Un autre engagement important de notre communauté est sa participation au dialogue interreligieux. Nous avons des contacts étroits avec les représentants attitrés des autres confessions. Les élèves de collèges barcelonais visitent chaque semaine la synagogue de notre communauté. Nous organisons aussi des événements publics pour montrer et expliquer à nos concitoyens non-Juifs ce qu’est le judaïsme. La réponse de ces derniers est très positive. Je suis résolument convaincu que nous devons poursuivre ce travail de rapprochement. Le terrorisme ne changera jamais notre manière de vivre notre judaïsme à Barcelone.

Comment les Juifs de Barcelone ont-ils vécu la journée tumultueuse et violente du 1er octobre dernier, au cours de laquelle les Catalans ont été conviés, via un référendum, à se prononcer sur l’avenir politique de la Catalogne?

Nous avons vécu cette journée avec une grande tristesse. C’est une situation délicate. Le dialogue et la volonté politique de trouver des solutions pour dénouer cette crise sont le plus urgent en ce moment. Notre communauté est une institution religieuse et culturelle. Au sein de celle-ci s’expriment toutes sortes d’opinions politiques. Nous aimons cette diversité d’opinions et la respectons. Ce qui nous unit, c’est le judaïsme dans toute sa richesse.

Les membres de la communauté juive de Barcelone ont-ils vécu dans l’effroi les affrontements violents qui ont eu lieu le 1er octobre entre des groupes indépendantistes catalans et les forces de l’ordre espagnoles?

Je ne peux pas m’exprimer au nom de tous les membres de ma communauté, mais je crois que les scènes auxquelles nous avons assisté le 1er octobre dernier ne sont pas représentatives de notre société plurielle. Le dialogue et le rapprochement des positions politiques sont la solution que nous souhaitons tous.

Les Juifs ont toujours été très réfractaires aux nationalismes. Comment les Juifs de Barcelone perçoivent-ils le nationalisme qui a aujourd’hui le vent en poupe en Catalogne?
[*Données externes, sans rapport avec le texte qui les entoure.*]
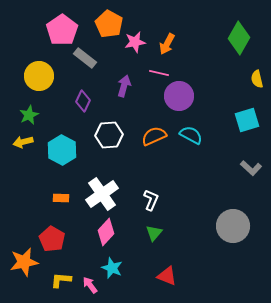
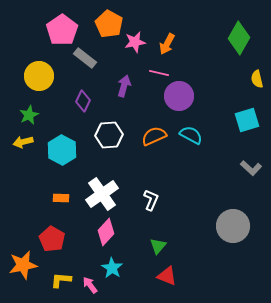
green triangle: moved 4 px right, 13 px down
orange star: moved 1 px left, 3 px down
cyan star: rotated 10 degrees clockwise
Je crois que définir les Juifs comme étant réfractaires au nationalisme, c’est une affirmation assez généraliste. Le nationalisme catalan a, et a eu dans le passé, beaucoup de couleurs et de saveurs. Dans la communauté juive de Barcelone, nous trouvons aussi beaucoup de couleurs et de saveurs. Quant à l’attitude des partis politiques à l’endroit de notre communauté, là où nous avons rencontré le plus de problèmes, c’est avec les mouvements d’extrême gauche qui, assujettis à une pensée unique et monolithique, adoptent des positions intransigeantes, surtout en ce qui a trait à Israël, et, par ricochet, par rapport à tout ce qui est juif. La campagne anti-israélienne BDS —boycott, désinvestissement, sanctions— est un bon exemple. Sur ce point, force est de reconnaître que les extrêmes gauches catalane et espagnole coïncident.

Comment les Juifs de Barcelone envisagent-ils leur futur dans une Catalogne qui accéderait à son indépendance politique?

Ce n’est pas parce que nous sommes Barcelonais et Juifs que nous pouvons prédire le futur. Nous vivons notre singularité avec fierté à l’intérieur des valeurs universelles de liberté, de respect et de dialogue. Cela ne changera jamais.